• **Task details**: Only lines with the string "звезда" should be returned from the data below.

• **Page-level text extractions**:
┌──
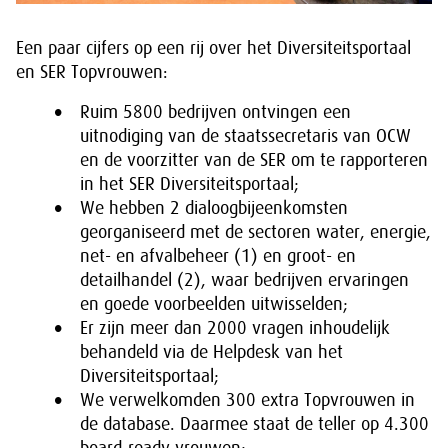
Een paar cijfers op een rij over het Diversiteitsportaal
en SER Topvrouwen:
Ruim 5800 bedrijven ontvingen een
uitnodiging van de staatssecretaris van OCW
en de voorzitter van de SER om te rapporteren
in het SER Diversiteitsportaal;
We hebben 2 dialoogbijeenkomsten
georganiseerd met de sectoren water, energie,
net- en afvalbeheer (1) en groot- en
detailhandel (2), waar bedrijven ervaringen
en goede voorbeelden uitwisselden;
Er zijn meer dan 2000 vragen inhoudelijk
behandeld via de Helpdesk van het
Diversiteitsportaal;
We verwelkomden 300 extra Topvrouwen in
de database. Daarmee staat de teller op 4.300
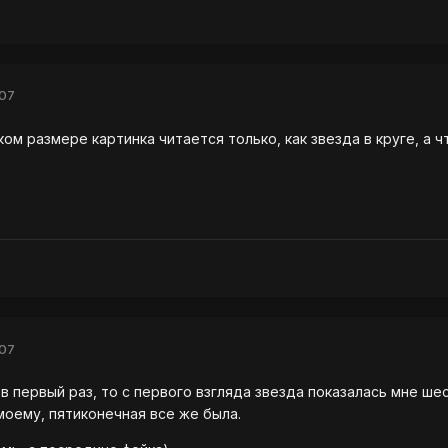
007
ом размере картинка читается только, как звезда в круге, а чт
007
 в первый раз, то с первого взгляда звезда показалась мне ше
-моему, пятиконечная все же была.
└──
• **Your response**:
ом размере картинка читается только, как звезда в круге, а чт
 в первый раз, то с первого взгляда звезда показалась мне ше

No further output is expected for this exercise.